While this category has its flaws, it’s been a fecund breeding ground for some near-unimpeachable pop confections, and Assbring has been responsible for her fair share. “God Knows (You Gotta Give To Get)”, for instance, is a slice of sheer Bacharachian whimsy; with a title winking at The Beach Boys’ masterpiece “God Only Knows”, it’s a track that seems to conceal a deep, all-consuming sadness beneath its bouncy melodic veneer. But on KoKoro, her first proper studio release since 2012’s Pale Fire, this thoroughgoing interest in pop’s American essence gets a spin. Drawing from the sonic palettes of various Asian countries, ranging from Thailand to India and China, she injects her trademark Brill Building aesthetic with a traditional Eastern flair to arrive at a sound that is both startlingly unique and warmly familiar.

For Assbring, this cosmopolitan emphasis was less about incorporating one specific socio-ethnic style and more about bringing a new level of accessibility to her music. “In a time that seems to go backwards humanistically and morally… I realized I wanted to make a borderless album that belongs nowhere but has a universal voice and a universal heart,” she said.
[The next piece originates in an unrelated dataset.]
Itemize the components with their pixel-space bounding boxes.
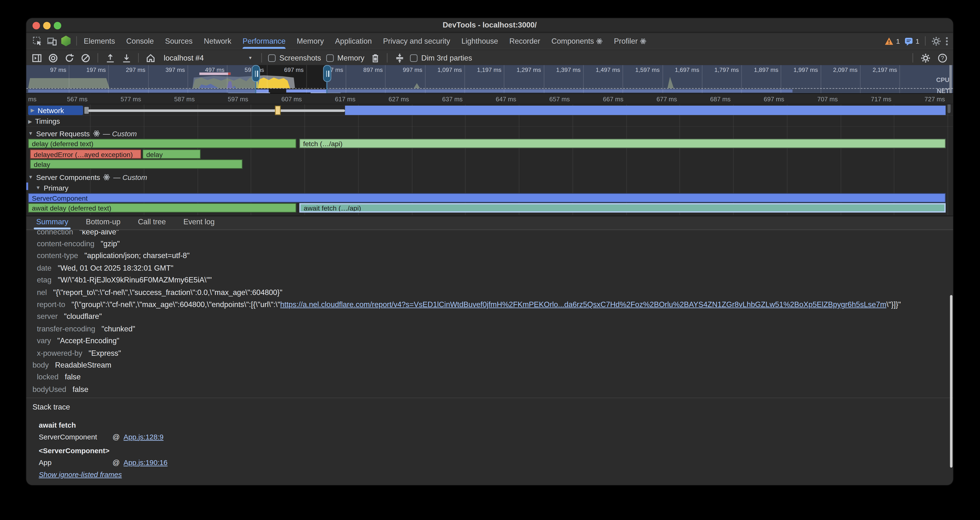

This heart beats just beneath the surface of KoKoro‘s first single “Breadandbutter”, a hyperactive East-meets-West flourish of hopscotching Chinese strings, booming drums, ripples of reverb, and various sonic odds and ends that seem to manifest out of nowhere only to return back to the song’s inner fabric. “We all come for the bread and butter / Bread and butter”, she sings, the syllables slipping off her tongue so quickly that they fall into an uncanny valley between English and some foreign dialect, and even though her call for multicultural solidarity reads like a sappy contrivance, it sounds like an ego-obliterating incantation, one that if repeated enough could bring the singer into contact with some primordial hunger.

This interest in soundscapes from the “Far East” pervades the LP. For the most part, though, Assbring avoids sounding like a shallow xenophile. This doesn’t seem like a record by a Swedish singer-songwriter preoccupied with American pop and intrigued by pan-Asian instruments and melodies; it seems like the work of a singular artist writing songs out of a new place in her life. These are El Perro Del Mar songs, unmistakably, and no amount of guzheng plucks, shakuhachi puffs, or Arabic string embellishments distract from that. For a case in point, listen to “Endless Ways”, a disarming dream-pop ballad spangled with harpsichord taps and sweet-toothed lyrics about striving to be a better person. “Hard Soft Hard” could be the opening number of a surreal lounge act in the middle of a dystopian, Tokyo-like metropolis. “Ging Ging”, likewise, seems to belong to some parallel reality of dying neon, smog-ridden skies, and gutted souls traipsing down overcrowded streets. “Happiness, whatever it means / It’s not enough”, she sings, offering the most concise summary we have of Assbring’s worldview: a vision of humanity where joy is overrated and melancholy yields infinite dimensions of truth and feeling.

Despite all the risks it takes, it would be wrong to call KoKoro an evolution for Assbring. The LP expands her sound, but it does little to wrench her out of the darker-shade-of-twee headspace where she’s resided for years. If you’re already a fan, this is a good thing. “Kouign-Amman”, for instance, ranks up there with some of the best El Perro Del Mar compositions. Taking its name from a French pastry, it’s a track that contains all that we’ve come to expect from Assbring — heartrending vocals, airy production, an enveloping sense of mood — while still somehow seeming brand new. Its centerpiece, a gorgeous, Supremes-esque verse melody, defies description while still demanding it. A tiptoeing desire hurrying to its target, a wisp of euphoria tripping steady feet, a bite of cotton-candy ether — none of these images do it justice, but they approximate its simple, uncompromising elegance. This, more often than not, is the effect of Assbring’s music: a sensation of being at a loss for words, spellbound by the sheer beauty of an otherworldly melody escaping from mortal lips.